Die Möglichkeit sich über den Wunschberuf zu informieren wurde von den Jugendlichen am Mittwoch rege in Anspruch genommen. Foto: Parnemann
Lüdenscheid.  Pünktlich um 08:00 Uhr eröffnete Bürgermeister Dieter Dzewas am Mittwoch die 4. Ausbildungsmesse im Lüdenscheider Kulturhaus. 80 Aussteller sind der Einladung ins Kulturhaus gefolgt und präsentieren sich und ihre Ausbildungsberufe zahlreichen Schülern.

80 Aussteller zu Gast im Kulturhaus

Der Einladung zur Messe sind 80 Unternehmen aus der regionalen Wirtschaft gefolgt. Sie nutzten die Gunst der Stunde, um den Schülerinnen und Schülern mögliche Ausbildungsberufe vorzustellen. Aribert Desens, Mitarbeiter der Leopold Kostal GmbH & Co. KG aus Lüdenscheid sagte im Gespräch mit unserLünsche.de: „Wir präsentieren uns hier nicht um möglichst viele Bewerbungen anzugreifen, sondern um den Jugendlichen Auskunft über potenzielle Ausbildungen zu geben.“ Und so sahen es ach die übrigen Aussteller. Zwar gäbe es immer mal wieder Schüler die Bewerbungen abgeben würden, der Schwerpunkt der Messe im Kulturhaus liege aber auf der Berufsorientierung.

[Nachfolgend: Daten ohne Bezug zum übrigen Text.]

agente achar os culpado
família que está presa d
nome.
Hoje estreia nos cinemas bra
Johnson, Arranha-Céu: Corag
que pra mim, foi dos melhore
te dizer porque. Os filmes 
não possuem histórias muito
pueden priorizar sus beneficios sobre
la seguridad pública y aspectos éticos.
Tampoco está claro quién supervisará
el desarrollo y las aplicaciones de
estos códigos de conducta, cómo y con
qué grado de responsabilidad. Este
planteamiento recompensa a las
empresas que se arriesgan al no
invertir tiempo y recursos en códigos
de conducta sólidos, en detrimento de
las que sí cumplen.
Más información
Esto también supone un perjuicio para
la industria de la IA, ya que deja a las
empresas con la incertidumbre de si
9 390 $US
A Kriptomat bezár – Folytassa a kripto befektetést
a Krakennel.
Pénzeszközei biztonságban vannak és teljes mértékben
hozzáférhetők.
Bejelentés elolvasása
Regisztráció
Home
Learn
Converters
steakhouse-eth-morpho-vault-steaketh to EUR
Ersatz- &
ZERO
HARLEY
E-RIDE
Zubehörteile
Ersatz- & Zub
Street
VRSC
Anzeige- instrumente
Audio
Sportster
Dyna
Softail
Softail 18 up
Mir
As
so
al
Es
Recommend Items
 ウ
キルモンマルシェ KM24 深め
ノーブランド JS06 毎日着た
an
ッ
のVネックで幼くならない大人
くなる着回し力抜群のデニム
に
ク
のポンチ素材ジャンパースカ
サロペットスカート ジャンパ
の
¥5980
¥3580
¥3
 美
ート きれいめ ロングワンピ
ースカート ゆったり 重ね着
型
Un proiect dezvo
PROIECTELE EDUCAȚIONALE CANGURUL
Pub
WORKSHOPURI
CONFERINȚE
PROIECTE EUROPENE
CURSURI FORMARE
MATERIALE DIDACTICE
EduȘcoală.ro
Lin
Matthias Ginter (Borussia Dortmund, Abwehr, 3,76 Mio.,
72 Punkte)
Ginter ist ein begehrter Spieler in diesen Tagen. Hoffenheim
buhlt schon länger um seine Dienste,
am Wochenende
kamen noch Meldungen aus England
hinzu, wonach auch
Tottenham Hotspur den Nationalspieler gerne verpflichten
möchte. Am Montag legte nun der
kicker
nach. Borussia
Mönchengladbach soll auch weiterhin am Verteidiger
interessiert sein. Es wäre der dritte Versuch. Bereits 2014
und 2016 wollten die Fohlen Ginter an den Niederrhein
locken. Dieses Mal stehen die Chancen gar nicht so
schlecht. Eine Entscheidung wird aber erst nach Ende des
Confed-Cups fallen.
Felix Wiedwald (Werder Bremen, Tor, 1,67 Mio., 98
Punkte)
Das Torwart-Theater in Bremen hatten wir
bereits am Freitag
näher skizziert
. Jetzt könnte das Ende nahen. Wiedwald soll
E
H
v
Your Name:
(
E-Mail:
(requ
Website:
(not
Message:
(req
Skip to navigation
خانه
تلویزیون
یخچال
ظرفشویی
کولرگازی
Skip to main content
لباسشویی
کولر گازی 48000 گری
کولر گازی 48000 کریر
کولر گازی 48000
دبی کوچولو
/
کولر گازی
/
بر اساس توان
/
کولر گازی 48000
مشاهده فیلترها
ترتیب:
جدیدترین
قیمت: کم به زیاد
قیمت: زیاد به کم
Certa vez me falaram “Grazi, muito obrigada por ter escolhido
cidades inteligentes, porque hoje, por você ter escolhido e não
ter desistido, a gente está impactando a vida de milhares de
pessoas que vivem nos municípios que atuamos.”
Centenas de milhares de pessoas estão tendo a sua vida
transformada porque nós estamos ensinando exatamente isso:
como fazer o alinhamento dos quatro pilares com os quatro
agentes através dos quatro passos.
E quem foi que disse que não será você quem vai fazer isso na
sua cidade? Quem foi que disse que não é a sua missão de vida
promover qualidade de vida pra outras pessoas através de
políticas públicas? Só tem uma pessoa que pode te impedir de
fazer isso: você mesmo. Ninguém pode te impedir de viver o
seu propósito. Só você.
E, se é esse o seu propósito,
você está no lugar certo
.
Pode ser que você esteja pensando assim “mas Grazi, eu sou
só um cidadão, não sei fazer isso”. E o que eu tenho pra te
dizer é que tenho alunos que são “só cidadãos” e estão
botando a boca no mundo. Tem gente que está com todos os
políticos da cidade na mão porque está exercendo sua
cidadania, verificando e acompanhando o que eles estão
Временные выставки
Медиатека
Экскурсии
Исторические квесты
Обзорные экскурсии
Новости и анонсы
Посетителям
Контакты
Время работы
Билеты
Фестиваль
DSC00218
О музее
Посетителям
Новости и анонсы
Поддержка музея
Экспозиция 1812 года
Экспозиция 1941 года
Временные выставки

Organisatoren und Aussteller zufrieden

Mitorganisator Peter Treu von der Stadt Lüdenscheid zeigte sich mit dem Verlauf der Messe zufrieden. Rund 1200 Schülerinnen und Schüler sind im Verlauf des Vormittags ins Kulturhaus gekommen. Auch Pia Meyer von der Stadt Lüdenscheid war mit dem Ablauf der Messe zufrieden. Sie freute sich darüber, dass teilnehmenden Firmen es in diesem Jahr verstanden haben auch ihre Azubis mit auf die Messe zu bringen. Dadurch werden die Hemmschwellen zwischen Firmen und Schülern deutlich reduziert und man kommt wesentlich schneller ins Gespräch.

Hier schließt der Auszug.